İlerleyen birkaç gün içinde Draymond Green, kameraların karşısına geçti ve önce Poole'un kendisinden, daha sonrasında ise ailesinden özür diledi. Bir lider olarak başarısız olduğunu söyledikten sonra soyunma odasında yeniden bir güven ortamı inşa etmeleri gerektiğinden ve bunun için elinden gelen her şeyi yapacağından bahsediyordu. Bunlar herkesin beklediği oldukça klasik açıklamalardı. İşin ilginç yanı ise NBA'in 'en takım olabilen takımı'nın şimdilik buradan sıyrılmış gibi gözükmesi. Parke üzerinde işler kötü gitmesine rağmen bu hadisenin en son ne zaman gündeme geldiğini dahi pek hatırlamıyoruz. Zaten Draymond'ı yerden yere vuran yorumların sonu bile benzer cümlelerle bitiyordu: "Buradan bir takım sağlıklı çıkacaksa o da Warriors olur…" Onların bu ligdeki en takım olabilen takım olduğundan bahsederek bir tür şeytan tüyü anlatısı kurmak her ne kadar 'sağlıklı' olmayan bir tercih olsa da galiba Draymond ve Warriors biraz da böyle bir şey. Hoşumuza gitse de gitmese de…
- 4 -
Önceleri ortalama bir 35. sıra seçimiydi, sonrasında şampiyon. Kısa bir süre öncesine dek verimliydi, bugün her geçen gün düşen veriminden söz ediliyor. Zaman zaman karanlık tarafı temsil ediyor, NBA finallerinde dahi LeBron James'e karşı çirkinleşmeyi göze alıyor; zaman zaman ise aydınlık bir yönün varlığını gösteriyor, yine aynı rakibinin yüzüne karşı "Tarihin en iyisiyim" demesi gerektiğini uzun uzadıya anlatıyordu. Ona dair birçok şeyden haberdarız ama neyi tam olarak anlayabildiğimiz muamma. Onun ne anlatmak istediği de…

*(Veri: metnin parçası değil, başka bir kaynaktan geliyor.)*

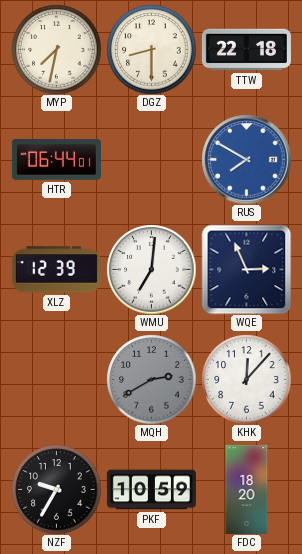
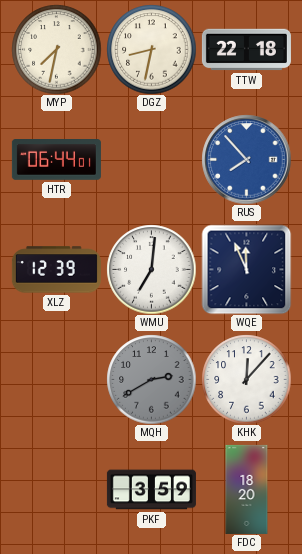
DGZ: 8:30 -> 8:32
RUS: 7:50 -> 7:53
WQE: 2:56 -> 11:56
NZF: 9:35 -> none
PKF: 10:59 -> 3:59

Golden State Warriors, yakın gelecekte bir kez daha haziran ayında parkeye çıkamayabilir ama çıksalar da çıkmasalar da tarihi geriye dönük bir şekilde okuyup o yumruğu bir dönüm noktası olarak görmeyin. Normal sezonda veya play-off'ta, o eski heyecanı tekrar duyduğunuz bir anda oyuna, tempoya ve alana yer açın. İstatistik biliminin ele geçirdiği bir ligde uzunca bir süre referans noktası olarak kalabildiği günleri hatırlayın. 106 saniyeye sığdırdığı 34 oyuncuyu da. Elbette konu bir yerde o yumruğa da gelecek ama ilk maddemiz o olmayacak. Zira onu dün şampiyonluklarla bir araya getiren şey, bir yumruk değildi. Yarın şampiyon olarak hatırlama veya hatırlamama sebebimiz de bir yumruk olmayacak.